Las prácticas pedagógicas de los docentes del tercer milenio deben estar signadas por la
rigurosa planeación, con un clara intención sobre lo que se desea que el estudiante aprenda,
por el uso de una gran variedad de recursos para la enseñanza, por la creación de ambientes
diversos y estimulantes para el aprendizaje, por la promoción del trabajo colaborativo entre
los estudiantes para enseñar con ello que el conocimiento es una creación colectiva y que
en el respeto a la diversidad se da la verdadera convivencia. Las prácticas pedagógicas
deben estar permeadas por el amor, el respeto y la escucha, deben dar cuenta de acciones
justas, equitativas y democráticas, y deben estar despojadas de cualquier actitud punitiva
para valorar los aprendizajes de los estudiantes.

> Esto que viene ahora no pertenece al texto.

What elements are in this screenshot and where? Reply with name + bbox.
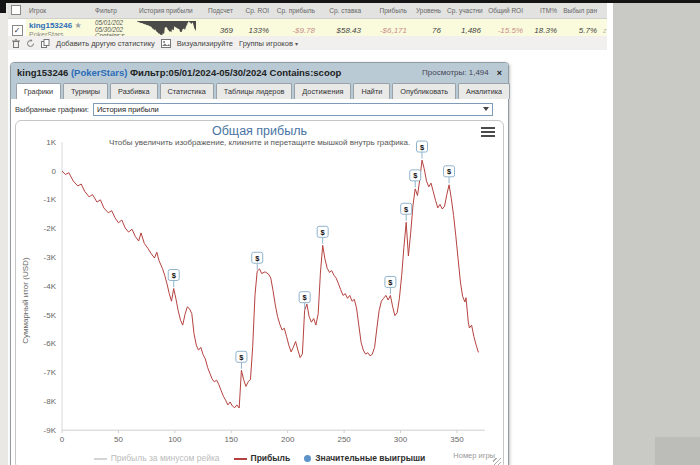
popup-tabs: Графики Турниры Разбивка Статистика Табл… <box>11 82 508 99</box>
x-axis-title: Номер игры <box>453 451 495 460</box>
graph-type-select[interactable]: История прибыли <box>93 103 493 116</box>
page-right-margin-dark <box>655 437 700 465</box>
col-avg-roi[interactable]: Ср. ROI <box>236 3 272 19</box>
trash-icon[interactable] <box>12 34 20 52</box>
selected-graphs-label: Выбранные графики: <box>15 105 89 114</box>
col-early-bust[interactable]: Выбыл ран <box>560 3 600 19</box>
favorite-star-icon[interactable]: ★ <box>74 21 81 30</box>
y-tick-label: -1K <box>44 195 57 204</box>
player-link[interactable]: king153246 <box>29 21 72 30</box>
y-tick-label: -3K <box>44 253 57 262</box>
y-tick-label: -5K <box>44 311 57 320</box>
legend-item-significant-wins[interactable]: Значительные выигрыши <box>304 453 425 463</box>
profit-plot[interactable]: 0501001502002503003501K0-1K-2K-3K-4K-5K-… <box>16 140 501 452</box>
image-icon[interactable] <box>161 34 171 52</box>
tab-publish[interactable]: Опубликовать <box>392 83 456 99</box>
y-tick-label: -6K <box>44 339 57 348</box>
x-tick-label: 200 <box>281 435 295 444</box>
tab-graphs[interactable]: Графики <box>16 83 61 99</box>
y-tick-label: -8K <box>44 397 57 406</box>
tab-tournaments[interactable]: Турниры <box>63 83 108 99</box>
y-tick-label: -7K <box>44 368 57 377</box>
views-counter: Просмотры: 1,494 <box>422 68 497 77</box>
player-groups-dropdown[interactable]: Группы игроков ▾ <box>239 39 298 48</box>
top-left-notch <box>0 0 6 13</box>
add-statistic-button[interactable]: Добавить другую статистику <box>56 39 155 48</box>
chevron-down-icon <box>483 107 489 111</box>
y-tick-label: 0 <box>52 167 57 176</box>
player-stats-popup: king153246 (PokerStars) Фильтр:05/01/202… <box>10 62 509 465</box>
chart-legend: Прибыль за минусом рейка Прибыль Значите… <box>16 453 503 463</box>
profit-chart[interactable]: Общая прибыль Чтобы увеличить изображени… <box>15 120 504 465</box>
tab-breakdown[interactable]: Разбивка <box>110 83 157 99</box>
tab-analytics[interactable]: Аналитика <box>458 83 510 99</box>
tab-find[interactable]: Найти <box>353 83 390 99</box>
table-toolbar: Добавить другую статистику Визуализируйт… <box>8 36 607 50</box>
col-count[interactable]: Подсчет <box>196 3 236 19</box>
legend-item-net-profit[interactable]: Прибыль за минусом рейка <box>94 453 220 463</box>
col-level[interactable]: Уровень <box>410 3 444 19</box>
popup-title: king153246 (PokerStars) Фильтр:05/01/202… <box>17 67 341 78</box>
popup-header[interactable]: king153246 (PokerStars) Фильтр:05/01/202… <box>11 63 508 82</box>
x-tick-label: 50 <box>114 435 123 444</box>
tab-leaderboards[interactable]: Таблицы лидеров <box>216 83 292 99</box>
col-entrants[interactable]: Ср. участни <box>444 3 484 19</box>
x-tick-label: 350 <box>450 435 464 444</box>
win-dot-icon <box>304 455 311 462</box>
select-all-checkbox[interactable] <box>11 5 21 15</box>
y-tick-label: -2K <box>44 224 57 233</box>
col-player[interactable]: Игрок <box>26 3 92 19</box>
y-tick-label: -4K <box>44 282 57 291</box>
row-extra-icon[interactable]: z <box>603 27 607 34</box>
visualize-button[interactable]: Визуализируйте <box>177 39 233 48</box>
col-itm[interactable]: ITM% <box>526 3 560 19</box>
x-tick-label: 150 <box>225 435 239 444</box>
y-tick-label: 1K <box>46 140 56 147</box>
legend-item-profit[interactable]: Прибыль <box>234 453 291 463</box>
col-history[interactable]: История прибыли <box>136 3 196 19</box>
copy-icon[interactable] <box>41 34 50 52</box>
popup-body: Выбранные графики: История прибыли Общая… <box>11 99 508 465</box>
tab-statistics[interactable]: Статистика <box>160 83 214 99</box>
col-profit[interactable]: Прибыль <box>364 3 410 19</box>
col-avg-profit[interactable]: Ср. прибыль <box>272 3 318 19</box>
x-tick-label: 250 <box>337 435 351 444</box>
profit-line <box>62 160 478 408</box>
x-tick-label: 300 <box>394 435 408 444</box>
x-tick-label: 100 <box>168 435 182 444</box>
chart-title: Общая прибыль <box>16 124 503 138</box>
left-gutter <box>0 3 8 465</box>
col-total-roi[interactable]: Общий ROI <box>484 3 526 19</box>
close-icon[interactable]: × <box>497 68 502 78</box>
chevron-down-icon: ▾ <box>295 41 298 47</box>
tab-achievements[interactable]: Достижения <box>294 83 351 99</box>
chart-menu-icon[interactable] <box>481 127 495 138</box>
y-tick-label: -9K <box>44 426 57 435</box>
refresh-icon[interactable] <box>26 34 35 52</box>
y-axis-title: Суммарный итог (USD) <box>21 257 30 344</box>
resize-handle[interactable] <box>493 458 501 465</box>
x-tick-label: 0 <box>60 435 65 444</box>
table-header-row: Игрок Фильтр История прибыли Подсчет Ср.… <box>8 3 607 19</box>
col-filter[interactable]: Фильтр <box>92 3 136 19</box>
page-right-margin <box>613 3 700 465</box>
col-avg-stake[interactable]: Ср. ставка <box>318 3 364 19</box>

Lo anterior, pone de manifiesto que el docente debe enseñar no solo desde el saber
científico que posee, sino también y especialmente desde lo que es como ser humano. “El
profesor no solo, ni quizá principalmente, enseña con sus meros conocimientos científicos,
sino con el arte persuasivo de su ascendiente sobre quienes le atienden: debe ser capaz de
seducir sin hipnotizar. ¡Cuántas veces la vocación del alumno se despierta más por adhesión
a un maestro preferido que a la materia misma que éste imparte! Quizá la excesiva
personalidad del maestro pueda dificultar o aún pervertir su función de mediador social
ante los jóvenes, pero tengo por indudable que sin una cierta personalidad, el maestro
deja de serlo y se convierte es desganado gramófono o en policía ocasional” (Savater, 1999,
p. 111)
Si bien es cierto, los docentes del tercer milenio deben poseer una sólida formación en el
saber que enseña y manejar las herramientas tecnológicas que le posibiliten por una parte
estar permanentemente actualizados y por otra proponer nuevas formas de aprender al tenor
de los intereses de quienes aprenden, también lo es, que los docentes demandan hoy más
que nunca un actuar coherente con su discurso sobre su interés en el aprendizaje de sus
estudiantes. En este sentido Bain (2007) plantea que “las prácticas de los mejores
profesores resultan de una preocupación por el aprendizaje que sienten intensamente y
comunican con convicción”( p. 155). Este real interés por el aprendizaje genera un clima de
confianza entre el docente y el estudiante que posibilita una mejor comunicación. En la
investigación realizada por Bain (2007), se encontró que “ésta confianza significaba que los
profesores creían firmemente que los estudiantes deseaban aprender, y asumían, mientras
no se probara lo contrario, que podían aprender. Esa actitud se reflejaba en los motivos de
pequeñas y grandes prácticas. Conducía a grandes expectativas y a la costumbre de mirar
puertas adentro ante cualquier problema en lugar de echar la culpa a ciertas pretendidas
deficiencias de los estudiantes”( p. 157). El reto entonces es promover en las instituciones
educativas unas prácticas pedagógicas que inviten al fortalecimiento de la confianza en sí
mismos, a la autovaloración, a la valoración del otro, al respeto de sus diferencias, prácticas
que estimulen la humanización. Bien lo afirma Gardner (2005) “La educación en el
futuro debería ayudar a más personas a comprender las mejores cualidades de los mejores
seres humanos” ( p. 21).
Que la educación que soñamos y necesitamos para lograr la humanización del hombre y
las prácticas pedagógicas que se requieren para lograrlo, si bien continúen siendo solo una
utopía, nos sirvan de horizonte para caminar hacia este ideal.